Sonntag, 30. März 1980. Der letzte Tag in Elat ist fast vorbei. Heute Morgen haben wir gefrühstückt, den Rest vom Brot, den wir noch hatten und den Saft. Recht spartanisch. Franko und Barbara sind zum Strand und wir gingen Richtung Egged Station um einen Bus in Richtung Salomo Pillars zu bekommen. Aber daraus wurde nichts. Nur organisierte Reisen am frühen Morgen, und der normale Bus hält dort nicht. Aber wir sollten noch erfahren, warum nicht.

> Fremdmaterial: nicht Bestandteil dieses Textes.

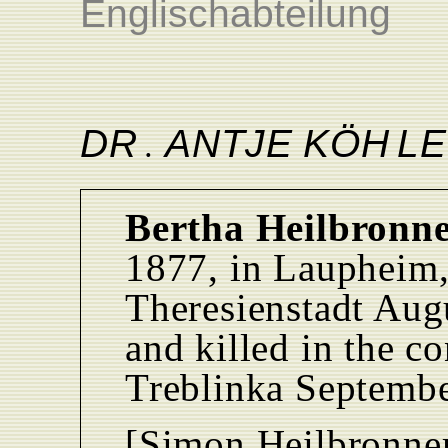
Englischabteilung
D
R
ANTJ
E
KÖ
H
L
E
.
Bertha Heilbronne
1877, in Laupheim,
Theresienstadt Augu
and killed in the c
Treblinka Septemb
[Simon Heilbronner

So beschlossen wir zu trampen. Aber so einfach war das gar nicht. Nach etwa einer Stunde hatten wir die Nase voll. Die Hitze war unerträglich. Kein Auto hielt. Da kam mir die Idee, selbst ein Auto zu mieten. Warum hatten wir nicht eher dran gedacht? Also los zum Stadtzentrum, wo es Vermittlungen genug gab. Die erste hatte schon kein Auto mehr, aber bei der zweiten hatten wir Glück, das letzte Auto für uns! Nach den Formalitäten (und viel Teetrinken und Reden) gings dann los, Richtung Salomon Pillars, wo Wolfgang ja unbedingt hinmusste – auch wegen der Elat-Steine und der Kupferminen. Das Auto haben wir übrigens für 3 Tage gemietet. Mittwochmittag müssen wir es in Tel-Aviv am Ben Gurion Airport abliefern. Da wollten wir sowieso hin, die Kleider wechseln. (Von der Bushaltestelle hätten wir noch bestimmt 10 Km bis zu den Säulen laufen müssen, und das bei sengender Hitze. Gut, dass es nicht geklappt hat).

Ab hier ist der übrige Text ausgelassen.